= Work task =
Below are the data; count the lines with the string "cookies" in them and give that number only.

==== Data for this task

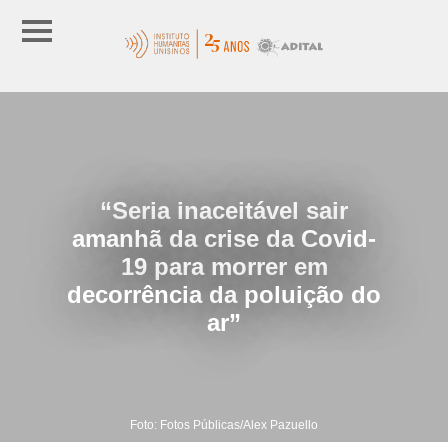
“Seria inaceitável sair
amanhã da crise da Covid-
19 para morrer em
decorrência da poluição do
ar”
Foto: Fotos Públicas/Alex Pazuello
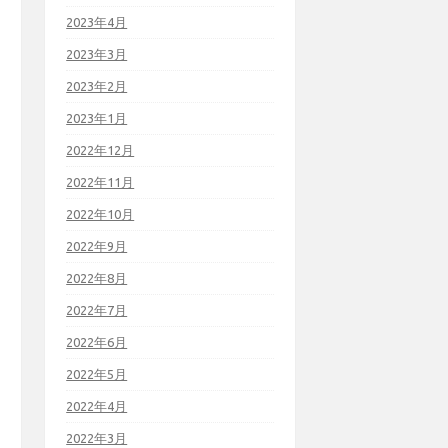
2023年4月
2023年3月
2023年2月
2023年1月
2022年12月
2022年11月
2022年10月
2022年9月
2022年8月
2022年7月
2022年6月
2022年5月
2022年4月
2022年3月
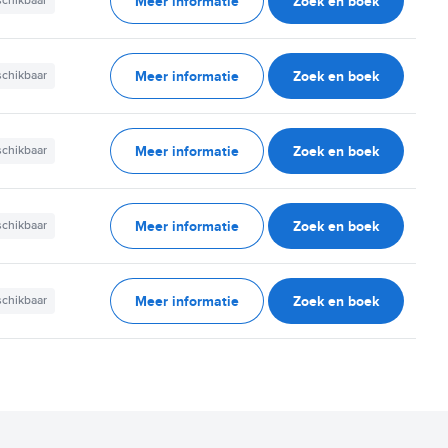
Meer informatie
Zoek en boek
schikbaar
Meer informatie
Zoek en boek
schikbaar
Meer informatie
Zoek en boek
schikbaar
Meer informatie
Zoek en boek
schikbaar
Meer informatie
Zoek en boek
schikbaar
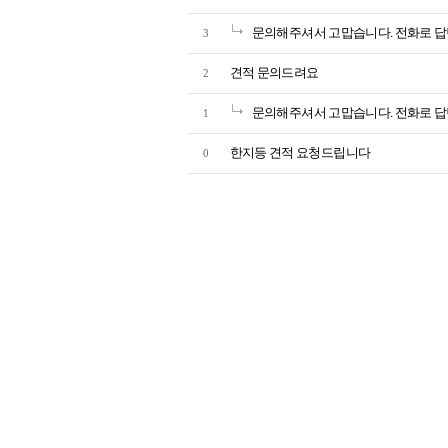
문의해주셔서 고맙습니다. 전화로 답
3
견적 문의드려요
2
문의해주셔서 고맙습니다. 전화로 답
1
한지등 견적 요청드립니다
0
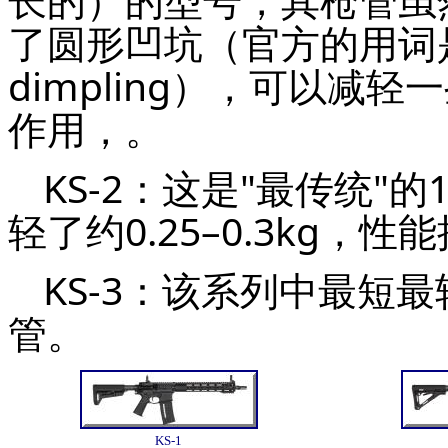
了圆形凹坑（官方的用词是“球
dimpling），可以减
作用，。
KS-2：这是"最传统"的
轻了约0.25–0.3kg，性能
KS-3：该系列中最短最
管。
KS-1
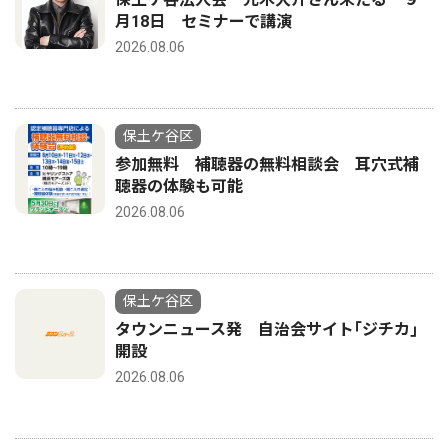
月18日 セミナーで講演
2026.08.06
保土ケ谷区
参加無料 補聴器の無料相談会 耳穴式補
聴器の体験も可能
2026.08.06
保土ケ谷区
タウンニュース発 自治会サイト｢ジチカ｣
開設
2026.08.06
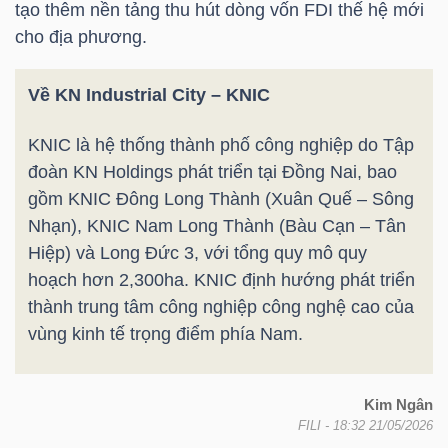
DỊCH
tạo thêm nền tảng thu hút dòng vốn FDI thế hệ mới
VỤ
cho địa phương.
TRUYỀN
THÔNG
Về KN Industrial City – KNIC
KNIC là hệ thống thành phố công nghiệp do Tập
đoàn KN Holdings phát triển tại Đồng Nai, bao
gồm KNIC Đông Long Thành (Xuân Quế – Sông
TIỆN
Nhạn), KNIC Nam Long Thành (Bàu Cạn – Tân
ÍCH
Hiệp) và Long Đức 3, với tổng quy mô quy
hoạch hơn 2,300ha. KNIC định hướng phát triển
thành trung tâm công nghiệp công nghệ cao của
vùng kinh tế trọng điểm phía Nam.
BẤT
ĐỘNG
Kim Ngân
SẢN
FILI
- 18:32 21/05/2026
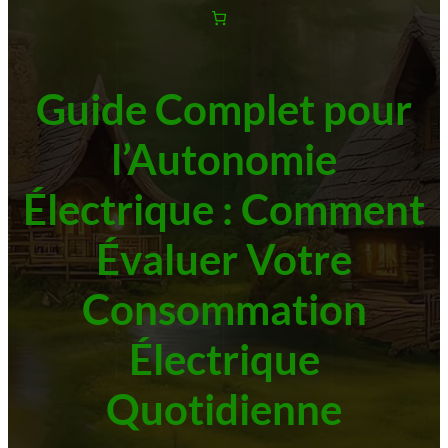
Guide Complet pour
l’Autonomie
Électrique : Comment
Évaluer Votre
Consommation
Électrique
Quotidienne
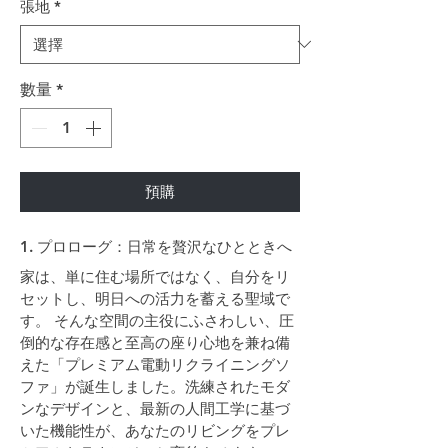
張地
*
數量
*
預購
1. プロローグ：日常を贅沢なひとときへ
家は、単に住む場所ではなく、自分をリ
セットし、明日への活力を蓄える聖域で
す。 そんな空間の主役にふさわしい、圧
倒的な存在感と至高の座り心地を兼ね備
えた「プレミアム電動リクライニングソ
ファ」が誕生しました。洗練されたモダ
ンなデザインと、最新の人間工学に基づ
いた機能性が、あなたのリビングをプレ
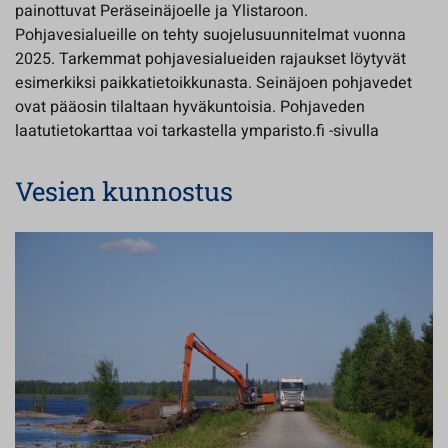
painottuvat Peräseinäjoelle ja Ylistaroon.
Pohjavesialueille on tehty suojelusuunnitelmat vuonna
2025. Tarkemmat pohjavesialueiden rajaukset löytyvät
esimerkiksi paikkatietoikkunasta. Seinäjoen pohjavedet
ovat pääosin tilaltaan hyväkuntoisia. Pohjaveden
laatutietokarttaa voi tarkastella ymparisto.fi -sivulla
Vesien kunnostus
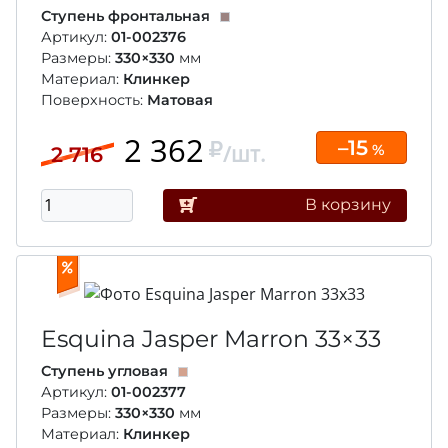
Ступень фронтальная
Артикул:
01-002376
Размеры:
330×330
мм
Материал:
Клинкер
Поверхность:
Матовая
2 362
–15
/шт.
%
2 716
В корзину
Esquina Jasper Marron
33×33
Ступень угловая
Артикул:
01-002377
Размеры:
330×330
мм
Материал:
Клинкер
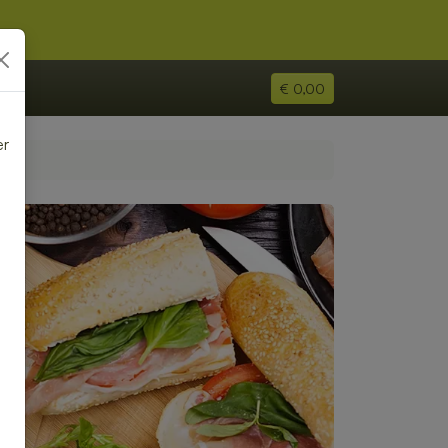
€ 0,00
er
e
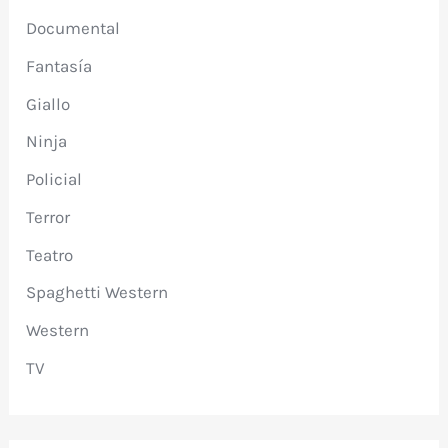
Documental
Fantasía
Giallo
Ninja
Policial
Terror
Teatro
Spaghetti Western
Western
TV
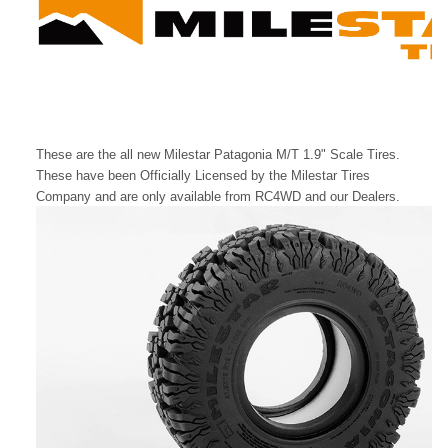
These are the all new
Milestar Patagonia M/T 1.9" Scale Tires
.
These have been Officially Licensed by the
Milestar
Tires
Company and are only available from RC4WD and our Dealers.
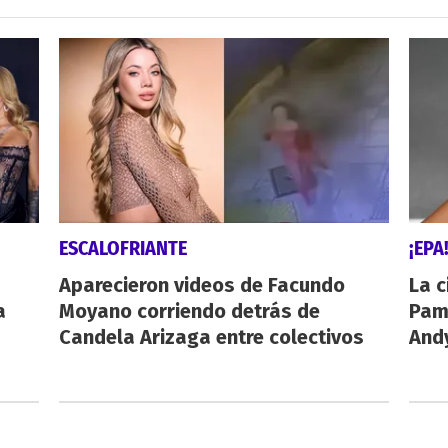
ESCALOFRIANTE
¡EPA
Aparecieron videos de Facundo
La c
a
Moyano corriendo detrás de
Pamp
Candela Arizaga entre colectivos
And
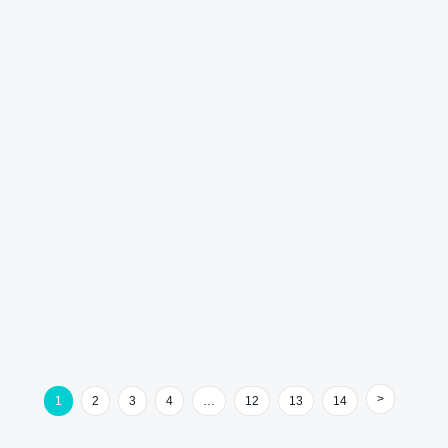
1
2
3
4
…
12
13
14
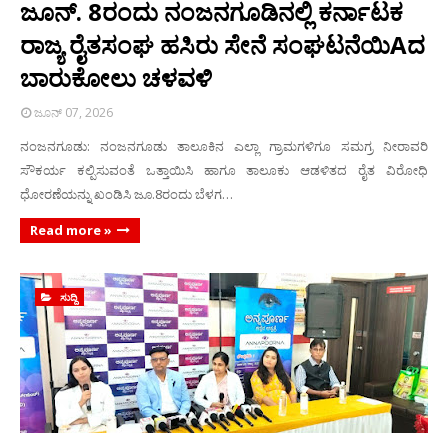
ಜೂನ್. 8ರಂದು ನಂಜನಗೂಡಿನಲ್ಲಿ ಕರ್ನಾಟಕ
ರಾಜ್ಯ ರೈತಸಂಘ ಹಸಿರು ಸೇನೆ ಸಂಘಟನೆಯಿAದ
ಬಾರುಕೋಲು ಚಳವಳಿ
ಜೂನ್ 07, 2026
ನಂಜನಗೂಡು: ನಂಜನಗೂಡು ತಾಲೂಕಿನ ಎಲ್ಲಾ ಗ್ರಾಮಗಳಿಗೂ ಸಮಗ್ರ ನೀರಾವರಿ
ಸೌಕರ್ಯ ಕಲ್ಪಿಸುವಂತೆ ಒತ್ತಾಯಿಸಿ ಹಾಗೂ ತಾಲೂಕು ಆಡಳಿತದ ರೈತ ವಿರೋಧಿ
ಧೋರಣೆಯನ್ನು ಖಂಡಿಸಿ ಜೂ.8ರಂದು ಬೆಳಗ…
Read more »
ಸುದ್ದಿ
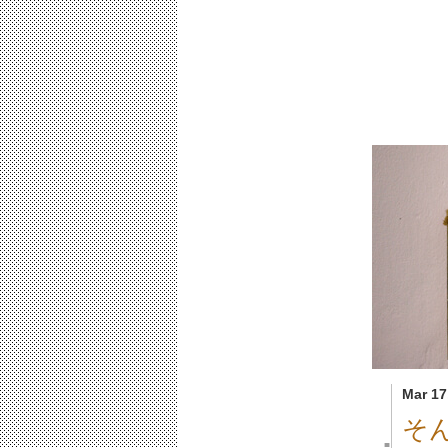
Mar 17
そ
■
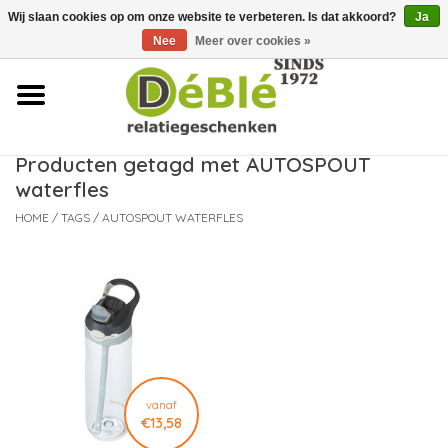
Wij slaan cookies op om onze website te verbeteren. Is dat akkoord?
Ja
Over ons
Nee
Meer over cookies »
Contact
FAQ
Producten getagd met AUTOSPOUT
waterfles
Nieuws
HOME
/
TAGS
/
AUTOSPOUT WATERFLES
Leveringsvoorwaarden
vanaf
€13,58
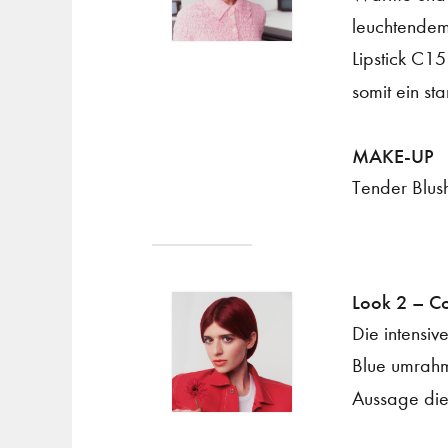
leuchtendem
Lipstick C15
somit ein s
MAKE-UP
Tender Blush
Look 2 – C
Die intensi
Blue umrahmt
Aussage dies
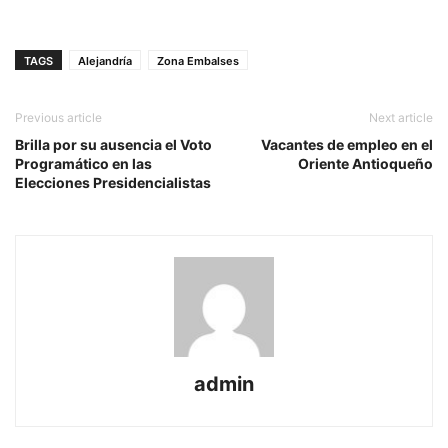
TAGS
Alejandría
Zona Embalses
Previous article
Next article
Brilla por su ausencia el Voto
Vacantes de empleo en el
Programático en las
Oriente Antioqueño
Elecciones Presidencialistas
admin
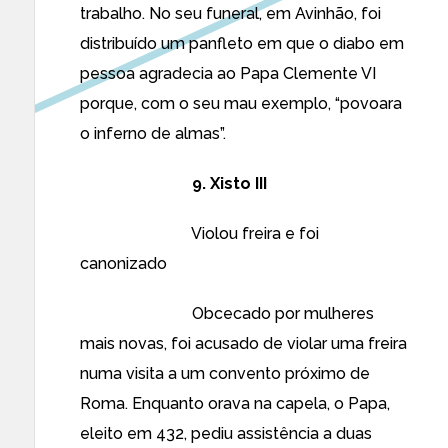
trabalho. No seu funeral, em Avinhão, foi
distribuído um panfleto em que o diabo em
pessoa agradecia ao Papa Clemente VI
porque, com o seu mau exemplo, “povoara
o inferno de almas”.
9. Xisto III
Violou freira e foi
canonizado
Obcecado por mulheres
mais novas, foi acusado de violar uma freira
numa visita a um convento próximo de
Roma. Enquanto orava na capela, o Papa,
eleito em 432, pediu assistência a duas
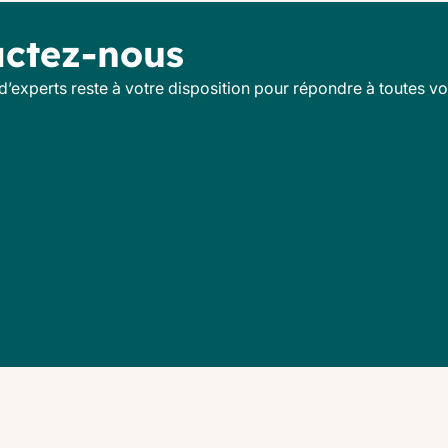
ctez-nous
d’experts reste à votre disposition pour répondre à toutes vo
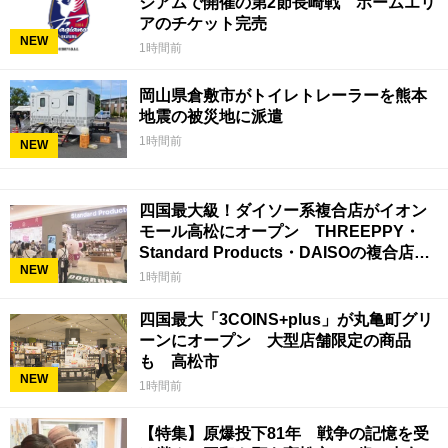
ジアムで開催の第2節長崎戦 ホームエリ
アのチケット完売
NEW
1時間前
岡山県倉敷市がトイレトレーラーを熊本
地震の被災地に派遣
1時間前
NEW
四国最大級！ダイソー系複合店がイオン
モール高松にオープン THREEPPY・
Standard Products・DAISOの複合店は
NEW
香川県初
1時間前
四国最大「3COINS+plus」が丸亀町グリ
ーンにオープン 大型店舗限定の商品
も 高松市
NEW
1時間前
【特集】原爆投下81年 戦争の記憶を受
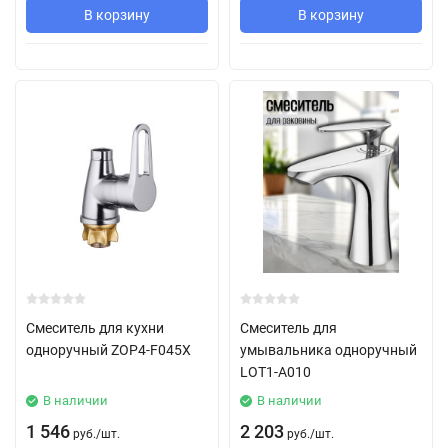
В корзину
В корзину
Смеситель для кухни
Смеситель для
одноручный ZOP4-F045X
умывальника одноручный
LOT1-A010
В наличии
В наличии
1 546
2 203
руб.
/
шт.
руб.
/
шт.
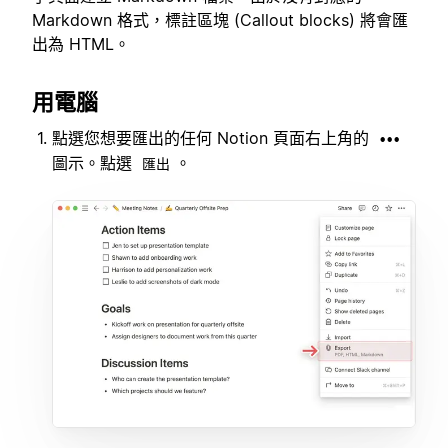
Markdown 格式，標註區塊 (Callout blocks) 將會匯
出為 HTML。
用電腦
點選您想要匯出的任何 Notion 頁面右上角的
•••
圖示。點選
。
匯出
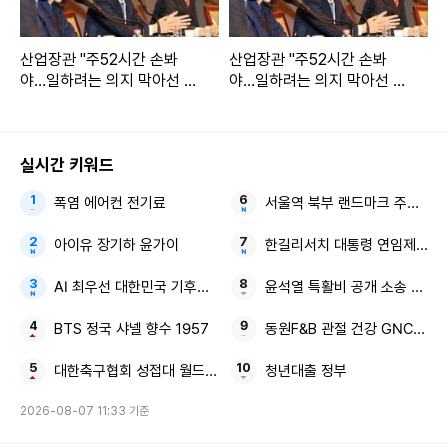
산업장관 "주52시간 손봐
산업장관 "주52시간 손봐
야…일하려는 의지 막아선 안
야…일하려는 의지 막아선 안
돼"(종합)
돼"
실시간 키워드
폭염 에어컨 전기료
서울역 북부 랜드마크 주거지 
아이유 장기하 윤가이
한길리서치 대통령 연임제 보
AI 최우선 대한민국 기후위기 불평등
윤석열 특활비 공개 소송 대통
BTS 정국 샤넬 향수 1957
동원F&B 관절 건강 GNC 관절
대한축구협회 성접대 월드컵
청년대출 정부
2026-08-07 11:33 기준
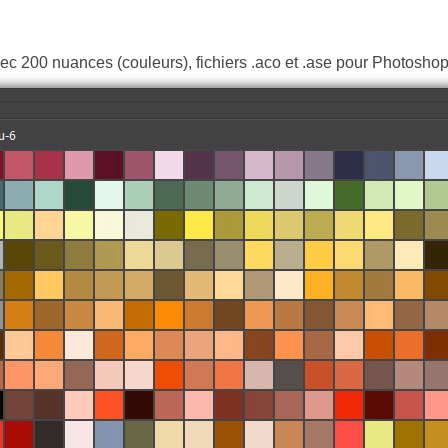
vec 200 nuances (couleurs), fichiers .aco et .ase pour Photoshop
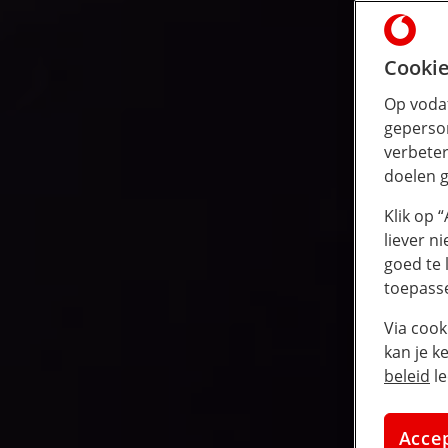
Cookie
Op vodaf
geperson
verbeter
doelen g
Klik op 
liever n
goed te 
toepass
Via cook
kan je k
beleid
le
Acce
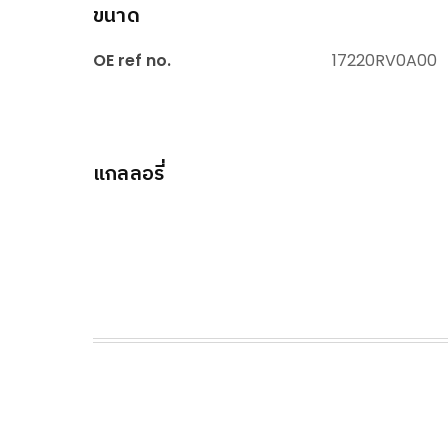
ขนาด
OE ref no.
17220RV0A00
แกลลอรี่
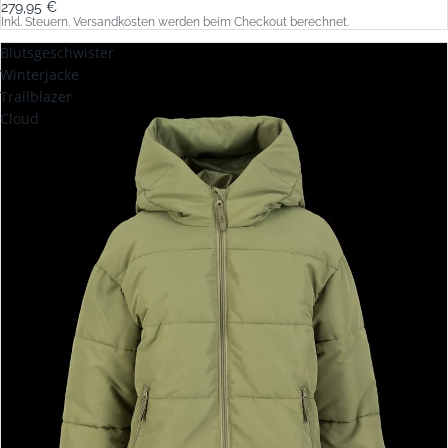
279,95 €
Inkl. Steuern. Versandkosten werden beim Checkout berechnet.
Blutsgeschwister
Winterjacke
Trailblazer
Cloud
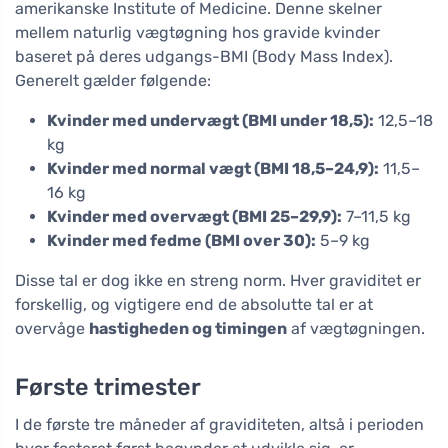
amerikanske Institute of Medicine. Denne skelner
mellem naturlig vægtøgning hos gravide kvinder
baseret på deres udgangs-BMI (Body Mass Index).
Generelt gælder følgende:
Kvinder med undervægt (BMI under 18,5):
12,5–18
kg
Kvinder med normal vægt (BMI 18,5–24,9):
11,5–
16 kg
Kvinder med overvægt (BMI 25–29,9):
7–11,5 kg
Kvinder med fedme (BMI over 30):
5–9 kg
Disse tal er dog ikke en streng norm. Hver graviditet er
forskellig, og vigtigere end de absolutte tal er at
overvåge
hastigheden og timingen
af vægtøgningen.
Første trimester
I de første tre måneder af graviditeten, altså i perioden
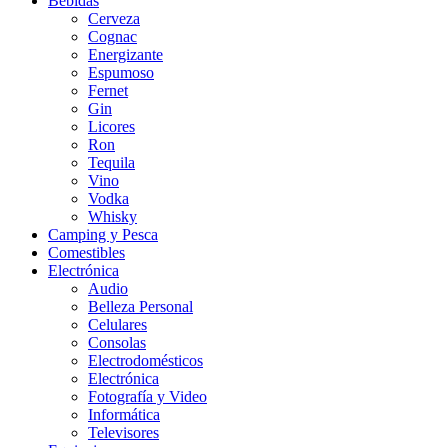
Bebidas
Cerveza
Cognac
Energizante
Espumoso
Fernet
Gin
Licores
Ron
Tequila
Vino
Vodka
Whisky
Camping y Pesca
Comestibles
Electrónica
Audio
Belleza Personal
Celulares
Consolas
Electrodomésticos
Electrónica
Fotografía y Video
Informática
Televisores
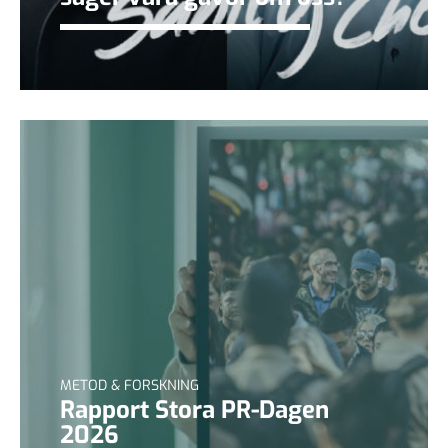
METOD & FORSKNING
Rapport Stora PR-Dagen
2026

========

= Response below =
2